# Stolen ECM and BCM



## JLL (Sep 12, 2017)

I'm not a GM tech. I believe @snowwy66 or @Ma v e n (if he's still on this site) might be able to answer your question in more detail. All I know is that the ECM and BCM will need to be programmed before installation but I don't know exactly what that entails.


----------



## Maqcro1 (Apr 29, 2019)

Some sort of flashing or programming would be required to make your car work again. There is no way a used BCM just plug and play will allow your car to start since the key wouldn’t have the correct “password” to start the car. There would have to be proper handshake authentication before the BCM would allow the starter to engage.

The PCM under the hood…. Maybe you could swap with a used one…but not the BCM under dash.

also…… how the hell did someone manage stealing both without getting caught 😆 and for what purpose 🤔


----------



## snowwy66 (Nov 5, 2017)

I could be wrong but I think everything is programmed for the vin. Including the radio.
And the keys or fobs are programmed for the bcm that goes with the vehicle.

To prevent thefts. 

And wouldn't the car have to be dismantled?


----------



## Cruzing12 (Oct 10, 2020)

from what I've read here and there you can obtain the modules and install them yourself you'd just have to tow it to a dealer to get them to synch everything together.

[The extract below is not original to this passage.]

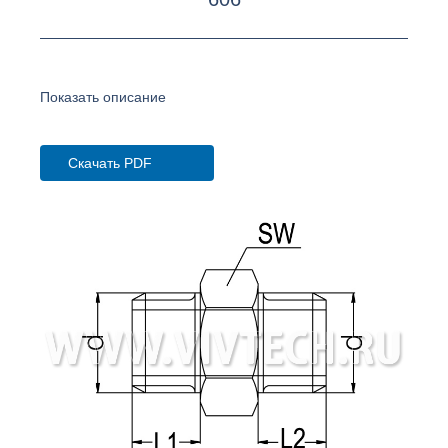
Показать описание
Скачать PDF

If you're buying new or price checking drop by rockauto.com they should have one or both the modules for cheap.


----------



## Snipesy (Dec 7, 2015)

You would need

New ECM ($300?)
New BCM ($300?)
New flashing device. Mdi2 or some sorta j2534 device ($1300)
GM Software ($40)

The computers must be new from factory.Do not buy used. GM’s software is really ‘iffy’ when it comes to reprogramming used modules. Yes it didn’t used to be this way. Now it is. Deal with it. But hey if you want to waste money I don’t care.

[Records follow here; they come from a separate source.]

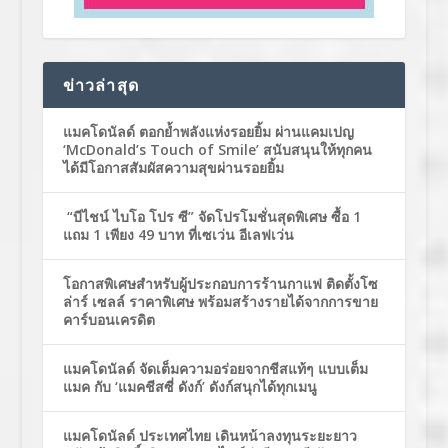
ข่าวล่าสุด
แมคโดนัลด์ ตอกย้ำพลังแห่งรอยยิ้ม ผ่านแคมเปญ
‘McDonald’s Touch of Smile’ สนับสนุนให้ทุกคน
ได้มีโอกาสสัมผัสความสุขผ่านรอยยิ้ม
“บีไชน์ ไบโอ โปร ซี” จัดโปรโมชั่นสุดพิเศษ ซื้อ 1
แถม 1 เพียง 49 บาท ที่เซเว่น อีเลฟเว่น
โอกาสพิเศษสำหรับผู้ประกอบการร้านกาแฟ ติดตั้งโซ
ล่าร์ เซลล์ ราคาพิเศษ พร้อมสร้างรายได้จากการขาย
คาร์บอนเครดิต
แมคโดนัลด์ จัดเต็มความอร่อยจากชีสแท้ๆ แบบเต็ม
แมค กับ ‘แมคชีสซี่ ดังก์’ ดังก์สนุกได้ทุกเมนู
แมคโดนัลด์ ประเทศไทย เดินหน้าลงทุนระยะยาว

Once you have all that. You push button on your laptop. It’s so easy a child could do it.


----------



## Snipesy (Dec 7, 2015)

Also more than likely they stole these to steal Cruze’s. So yeah. Idk why people would want to do that. There are far more expensive vehicles out there. They are going to use your modules to hot swap cars and steal them. Then idk probably ship them to Mexico. Obviously they need modules to do this. Congratulations. You’re it. Expect FBI at your door in the next few months for questions.

Unfortunately this is currently a major problem.

Its also possible they were going to steal yours but for whatever reason they didn’t. They got spooked. It didn’t work. Those things.


----------



## JLL (Sep 12, 2017)

Snipesy said:


> Also more than likely they stole these to steal Cruze’s. So yeah. Idk why people would want to do that. There are far more expensive vehicles out there. They are going to use your modules to hot swap cars and steal them. Then idk probably ship them to Mexico. Obviously they need modules to do this. Congratulations. You’re it. Expect FBI at your door in the next few months for questions.
> 
> Unfortunately this is currently a major problem.
> 
> Its also possible they were going to steal yours but for whatever reason they didn’t. They got spooked. It didn’t work. Those things.


The OP lives in Mexico according to his flag.


----------



## Snipesy (Dec 7, 2015)

JLL said:


> The OP lives in Mexico according to his flag.


Well then idk about the mexico car theft scene.
But the computers are basically wroth their weight in scrap otherwise. It will take years to sell them at any reasonable price. Due to the reasons I stated above there just isnt a used market for them. What market exists is already oversaturated with salvage ECMs... Which again are mostly worthless.


----------



## Eliskandar (Jun 17, 2021)

OK so this is good to know: The GM SPS will not do anything if I buy used modules.
Figures, wouldn't make much sense that anyone could just get any VIN they want.

But then it seems like no other tool can do that anyway. So what are my options to get my real VIN back?

OR, the GM software will ONLY allow me to do that with a truly virgin blank BCM from factory?


----------



## Eliskandar (Jun 17, 2021)

Maqcro1 said:


> Some sort of flashing or programming would be required to make your car work again. There is no way a used BCM just plug and play will allow your car to start since the key wouldn’t have the correct “password” to start the car. There would have to be proper handshake authentication before the BCM would allow the starter to engage.
> 
> The PCM under the hood…. Maybe you could swap with a used one…but not the BCM under dash.
> 
> also…… how the hell did someone manage stealing both without getting caught 😆 and for what purpose 🤔


It's a 2 minute job: 



I'm baffled as to what purpose too. I can see many used ECMs listed in our equivalent of craig's list for around 300USD, and used BCMs for like $250 USD.
And I found some on US eBay listed for $20 USD.


However someone replied that they are useless if programmed legitimately with GM's software.

That makes me think that the quote I'm getting everywhere, from the very dealership to shady shops, which is always above $3,000 USD, may not be so much due to the components, but rather because they resort to something illegal? I've also seen in youtube some misterious black boxes that can 'program any car' and go for like $1250 USD, maybe one of these shops already has one and recovers its investment in shadily helping people like me?

So maybe the actual theft has something to do with that chain of supply somehow?


----------



## Shroomie (Jan 16, 2017)

JLL said:


> The OP lives in Mexico according to his flag.


he's probably in on this heist trying to get information from us on how to steal other cruzes... the plot thickens...


----------



## Maqcro1 (Apr 29, 2019)

Shroomie said:


> he's probably in on this heist trying to get information from us on how to steal other cruzes... the plot thickens...


Next time I need a computer replaced I’ll hire one of these guys to get it done in 2 minutes 😆


----------